はじまりは2012年、設立されたばかりのOculus VRが、全く新しいコンセプトのPC用VRヘッドセット「Oculus Rift」をKickStarterで公開したことにはじまる。スマホサイズのディスプレイパネルに、大きなレンズを組み合わせた投影方式、高速なヘッドトラッキングセンサー、レンズ歪みを前提としたサイド・バイ・サイドのステレオ映像の出力方式。
それぞれの技術は単体では目新しいものではなかったが、それらの組み合わせは画期的だった。それまで高視野角・高解像度のVRヘッドセットといえば、業務用の高価な(数十万円~数百万円)ものという常識があったのだが、Oculus VRのアイディアはそれを完全に覆したのだ。いま揃ってきている技術を横断的に使用することで、“完全没入型のVR(Fully Immersive Virtual Reality)”が比較的安価に実現できるということを誰の目にもはっきりと示すものだった。
その後、2013年3月に「Oculus Rift」の最初の開発機Development Kit 1(DK1)がGDC 2013(Game Deveopler Conference)で初公開され、コンセプトは完全に実証された。潮目は代わり、誰もがコンシューマーVR、VRゲーミングの実現を確実視するようになった。
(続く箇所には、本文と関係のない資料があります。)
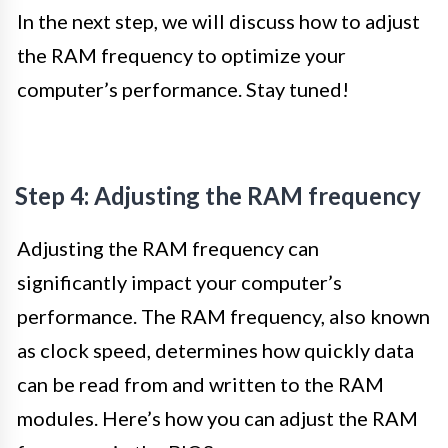
In the next step, we will discuss how to adjust
the RAM frequency to optimize your
computer’s performance. Stay tuned!
Step 4: Adjusting the RAM frequency
Adjusting the RAM frequency can
significantly impact your computer’s
performance. The RAM frequency, also known
as clock speed, determines how quickly data
can be read from and written to the RAM
modules. Here’s how you can adjust the RAM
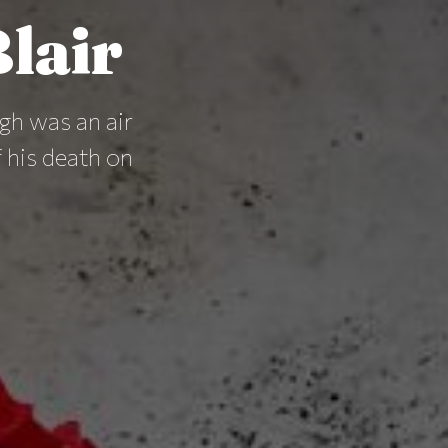
lair
gh was an air
 his death on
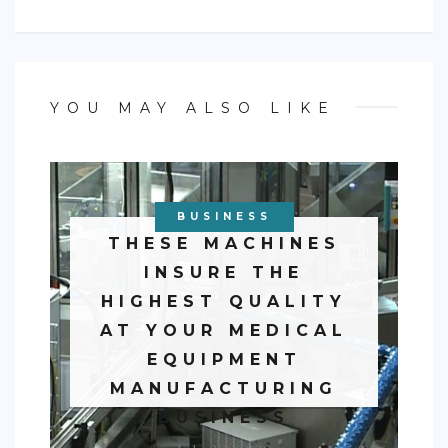
YOU MAY ALSO LIKE
BUSINESS
THESE MACHINES
INSURE THE
HIGHEST QUALITY
AT YOUR MEDICAL
EQUIPMENT
MANUFACTURING
BUSINESS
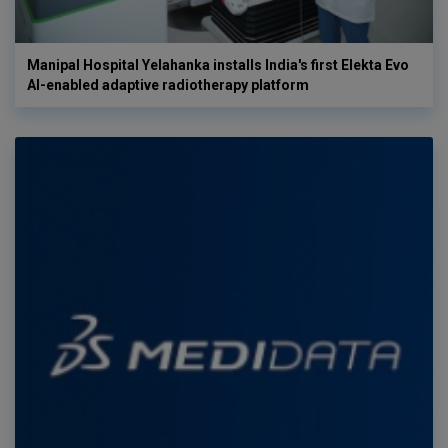
Manipal Hospital Yelahanka installs India's first Elekta Evo
AI-enabled adaptive radiotherapy platform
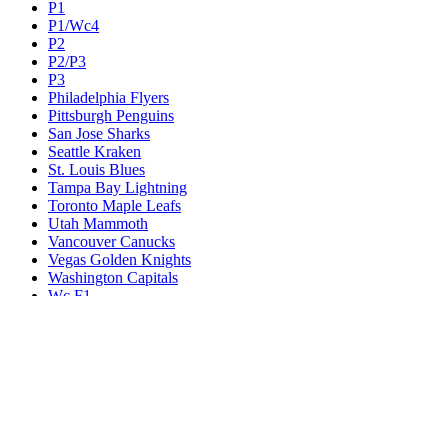
P1
P1/Wc4
P2
P2/P3
P3
Philadelphia Flyers
Pittsburgh Penguins
San Jose Sharks
Seattle Kraken
St. Louis Blues
Tampa Bay Lightning
Toronto Maple Leafs
Utah Mammoth
Vancouver Canucks
Vegas Golden Knights
Washington Capitals
Wc F1
Wc F2
Wc1
Wc2
Wc3
Wc4
Western Conference Champion
Winnipeg Jets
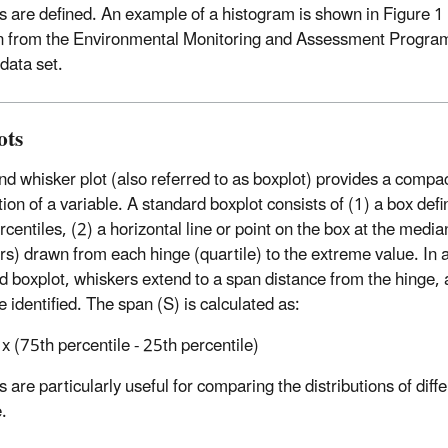
ls are defined. An example of a histogram is shown in Figure 1 
n from the Environmental Monitoring and Assessment Progr
data set.
ots
nd whisker plot (also referred to as boxplot) provides a comp
tion of a variable. A standard boxplot consists of (1) a box def
centiles, (2) a horizontal line or point on the box at the median
rs) drawn from each hinge (quartile) to the extreme value. In a 
d boxplot, whiskers extend to a span distance from the hinge, 
 identified. The span (S) is calculated as:
x (75th percentile - 25th percentile)
 are particularly useful for comparing the distributions of diff
.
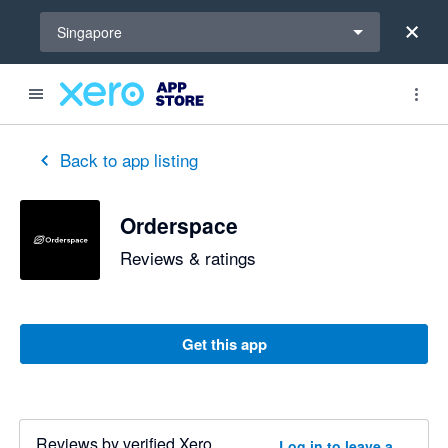
Select a region
Singapore
Back to app listing
Orderspace
Reviews & ratings
Get this app
Reviews by verified Xero
Log in to leave a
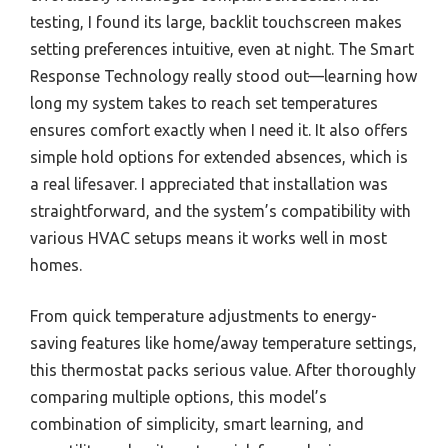
testing, I found its large, backlit touchscreen makes
setting preferences intuitive, even at night. The Smart
Response Technology really stood out—learning how
long my system takes to reach set temperatures
ensures comfort exactly when I need it. It also offers
simple hold options for extended absences, which is
a real lifesaver. I appreciated that installation was
straightforward, and the system’s compatibility with
various HVAC setups means it works well in most
homes.
From quick temperature adjustments to energy-
saving features like home/away temperature settings,
this thermostat packs serious value. After thoroughly
comparing multiple options, this model’s
combination of simplicity, smart learning, and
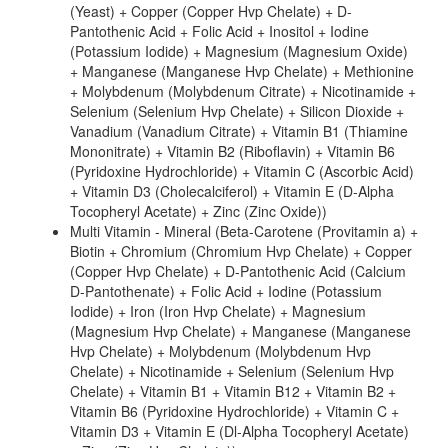
(Yeast) + Copper (Copper Hvp Chelate) + D-
Pantothenic Acid + Folic Acid + Inositol + Iodine
(Potassium Iodide) + Magnesium (Magnesium Oxide)
+ Manganese (Manganese Hvp Chelate) + Methionine
+ Molybdenum (Molybdenum Citrate) + Nicotinamide +
Selenium (Selenium Hvp Chelate) + Silicon Dioxide +
Vanadium (Vanadium Citrate) + Vitamin B1 (Thiamine
Mononitrate) + Vitamin B2 (Riboflavin) + Vitamin B6
(Pyridoxine Hydrochloride) + Vitamin C (Ascorbic Acid)
+ Vitamin D3 (Cholecalciferol) + Vitamin E (D-Alpha
Tocopheryl Acetate) + Zinc (Zinc Oxide))
Multi Vitamin - Mineral (Beta-Carotene (Provitamin a) +
Biotin + Chromium (Chromium Hvp Chelate) + Copper
(Copper Hvp Chelate) + D-Pantothenic Acid (Calcium
D-Pantothenate) + Folic Acid + Iodine (Potassium
Iodide) + Iron (Iron Hvp Chelate) + Magnesium
(Magnesium Hvp Chelate) + Manganese (Manganese
Hvp Chelate) + Molybdenum (Molybdenum Hvp
Chelate) + Nicotinamide + Selenium (Selenium Hvp
Chelate) + Vitamin B1 + Vitamin B12 + Vitamin B2 +
Vitamin B6 (Pyridoxine Hydrochloride) + Vitamin C +
Vitamin D3 + Vitamin E (Dl-Alpha Tocopheryl Acetate)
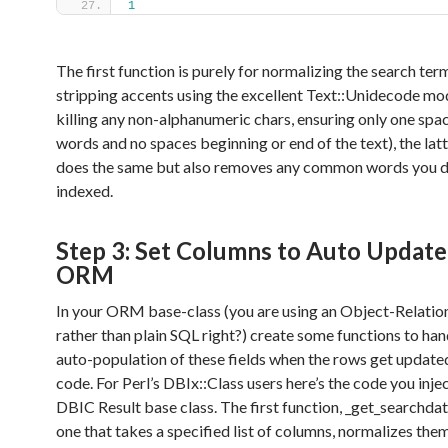
1
The first function is purely for normalizing the search term
stripping accents using the excellent Text::Unidecode mo
killing any non-alphanumeric chars, ensuring only one sp
words and no spaces beginning or end of the text), the lat
does the same but also removes any common words you d
indexed.
Step 3: Set Columns to Auto Update
ORM
In your ORM base-class (you are using an Object-Relati
rather than plain SQL right?) create some functions to han
auto-population of these fields when the rows get update
code. For Perl’s DBIx::Class users here’s the code you inje
DBIC Result base class. The first function, _get_searchdat
one that takes a specified list of columns, normalizes the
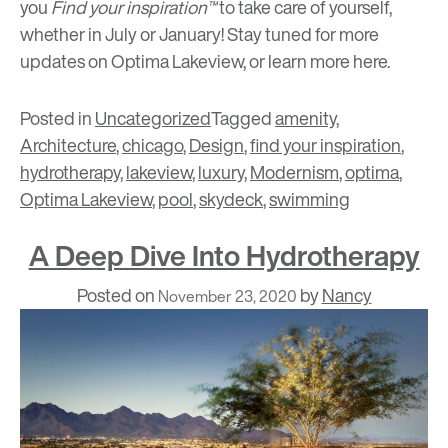
you
Find your inspiration™
to take care of yourself,
whether in July or January! Stay tuned for more
updates on Optima Lakeview, or learn more
here
.
Posted in
Uncategorized
Tagged
amenity
,
Architecture
,
chicago
,
Design
,
find your inspiration
,
hydrotherapy
,
lakeview
,
luxury
,
Modernism
,
optima
,
Optima Lakeview
,
pool
,
skydeck
,
swimming
A Deep Dive Into Hydrotherapy
Posted on
by
Nancy
November 23, 2020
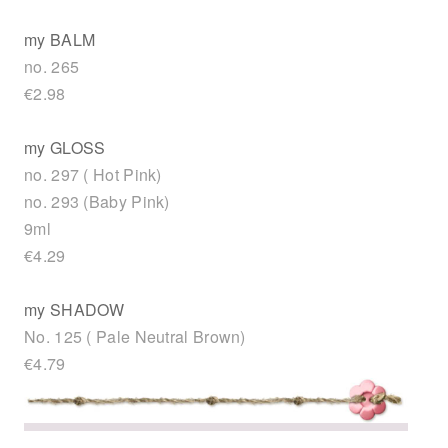
my BALM
no. 265
€2.98
my GLOSS
no. 297 ( Hot Pink)
no. 293 (Baby Pink)
9ml
€4.29
my SHADOW
No. 125 ( Pale Neutral Brown)
€4.79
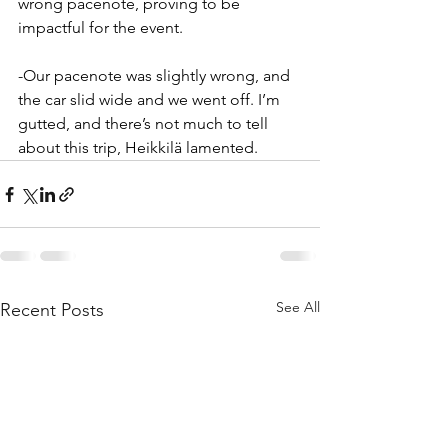
wrong pacenote, proving to be 
impactful for the event. 
-Our pacenote was slightly wrong, and 
the car slid wide and we went off. I’m 
gutted, and there’s not much to tell 
about this trip, Heikkilä lamented. 
See All
Recent Posts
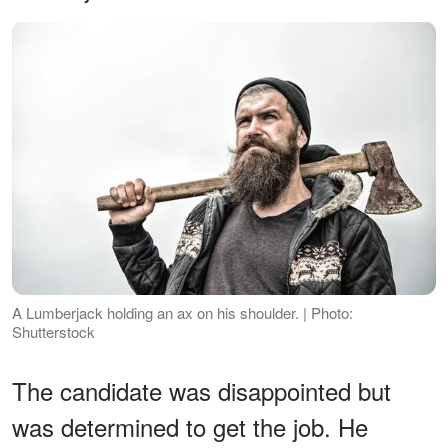
A Lumberjack holding an ax on his shoulder. | Photo:
Shutterstock
The candidate was disappointed but
was determined to get the job. He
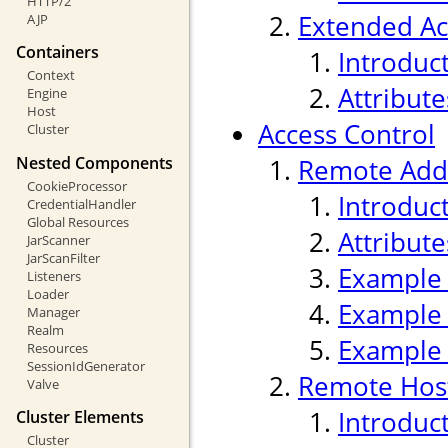
HTTP/2
Extended Ac
AJP
Containers
Introduc
Context
Attribute
Engine
Host
Access Control
Cluster
Nested Components
Remote Addr
CookieProcessor
Introduc
CredentialHandler
Global Resources
Attribute
JarScanner
JarScanFilter
Example
Listeners
Loader
Example
Manager
Realm
Example
Resources
SessionIdGenerator
Remote Host
Valve
Introduc
Cluster Elements
Cluster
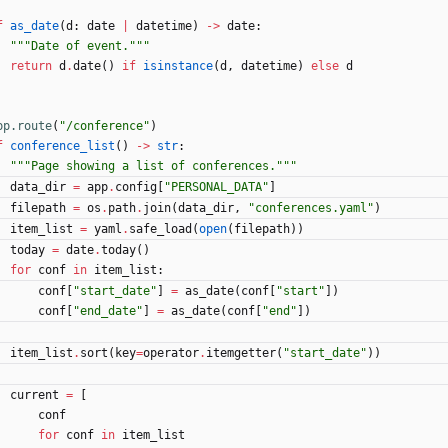
f
as_date
(
d
:
date
|
datetime
)
-
>
date
:
"""
Date of event.
"""
return
d
.
date
(
)
if
isinstance
(
d
,
datetime
)
else
d
pp.route
(
"
/conference
"
)
f
conference_list
(
)
-
>
str
:
"""
Page showing a list of conferences.
"""
data_dir
=
app
.
config
[
"
PERSONAL_DATA
"
]
filepath
=
os
.
path
.
join
(
data_dir
,
"
conferences.yaml
"
)
item_list
=
yaml
.
safe_load
(
open
(
filepath
)
)
today
=
date
.
today
(
)
for
conf
in
item_list
:
conf
[
"
start_date
"
]
=
as_date
(
conf
[
"
start
"
]
)
conf
[
"
end_date
"
]
=
as_date
(
conf
[
"
end
"
]
)
item_list
.
sort
(
key
=
operator
.
itemgetter
(
"
start_date
"
)
)
current
=
[
conf
for
conf
in
item_list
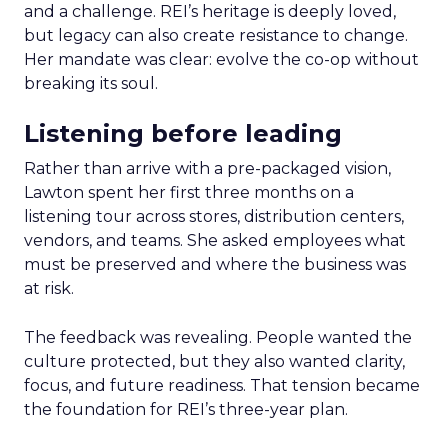
and a challenge. REI’s heritage is deeply loved,
but legacy can also create resistance to change.
Her mandate was clear: evolve the co-op without
breaking its soul.
Listening before leading
Rather than arrive with a pre-packaged vision,
Lawton spent her first three months on a
listening tour across stores, distribution centers,
vendors, and teams. She asked employees what
must be preserved and where the business was
at risk.
The feedback was revealing. People wanted the
culture protected, but they also wanted clarity,
focus, and future readiness. That tension became
the foundation for REI’s three-year plan.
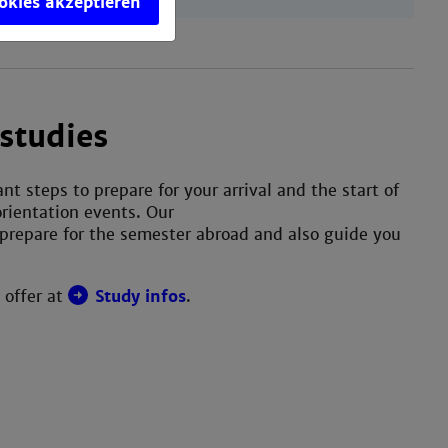
ookies akzeptieren
studies
t steps to prepare for your arrival and the start of
rientation events. Our
prepare for the semester abroad and also guide you
 offer at
Study infos
.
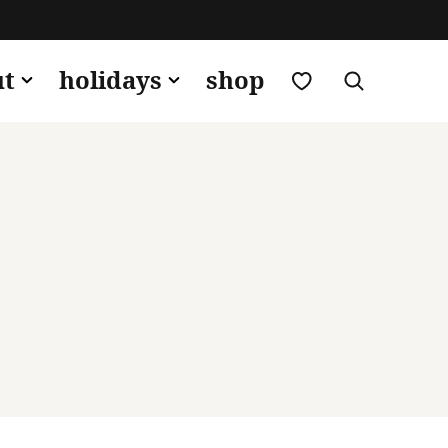
my favorites
ut
holidays
shop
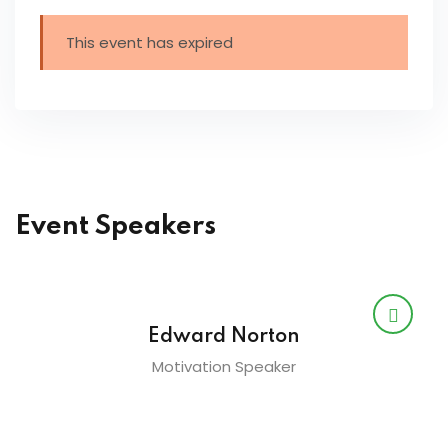
This event has expired
Event Speakers
Edward Norton
Motivation Speaker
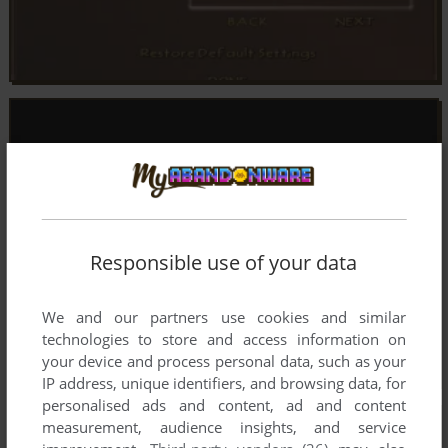
Responsible use of your data
We and our partners use cookies and similar
technologies to store and access information on
your device and process personal data, such as your
IP address, unique identifiers, and browsing data, for
personalised ads and content, ad and content
measurement, audience insights, and service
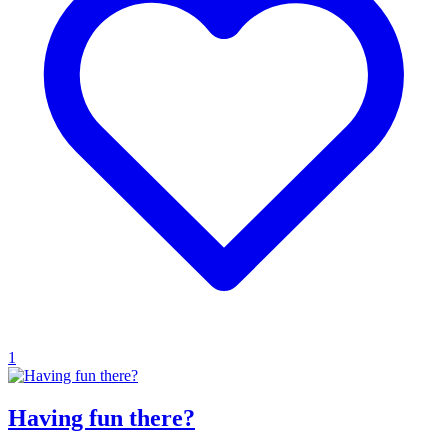
1
Having fun there?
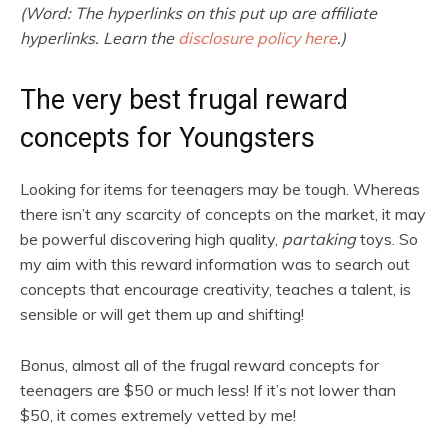
(Word: The hyperlinks on this put up are affiliate
hyperlinks. Learn the
disclosure policy here
.)
The very best frugal reward
concepts for Youngsters
Looking for items for teenagers may be tough. Whereas
there isn’t any scarcity of concepts on the market, it may
be powerful discovering high quality,
partaking
toys. So
my aim with this reward information was to search out
concepts that encourage creativity, teaches a talent, is
sensible or will get them up and shifting!
Bonus, almost all of the frugal reward concepts for
teenagers are $50 or much less! If it’s not lower than
$50, it comes extremely vetted by me!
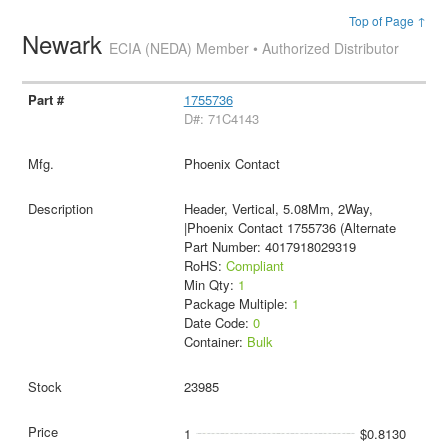
Top of Page ↑
Newark
ECIA (NEDA) Member • Authorized Distributor
1755736
D#: 71C4143
Phoenix Contact
Header, Vertical, 5.08Mm, 2Way,
|Phoenix Contact 1755736 (Alternate
Part Number: 4017918029319
RoHS:
Compliant
Min Qty:
1
Package Multiple:
1
Date Code:
0
Container:
Bulk
23985
1
$0.8130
それから2年。1月のCES 2015(Consumer Electronics Show)では新興勢力による新たなVRソリューションが発表され、3月にはGDC 2015(Game Developers Conference)が開催され、最もアツいキーワードがVRになることは間違いない。筆者は、今年のGDCで「Oculus Rift」の製品版が発表されるか、少なくともその仕様がはっきりすることになるのではないかと睨んでいる。いろいろな意味で、その準備が整ってきているのではないかと思うからだ。
このジャンルの旗手であるOculus VRから製品版が発売されることになれば、今年はVRゲーミングが本格的に立ち上がる年になるだろう。それを踏まえて本稿では、コンシューマーVRとVRゲーミングを取り巻く現状をおさらいし、VRゲーミングの近い将来を予想してみたい。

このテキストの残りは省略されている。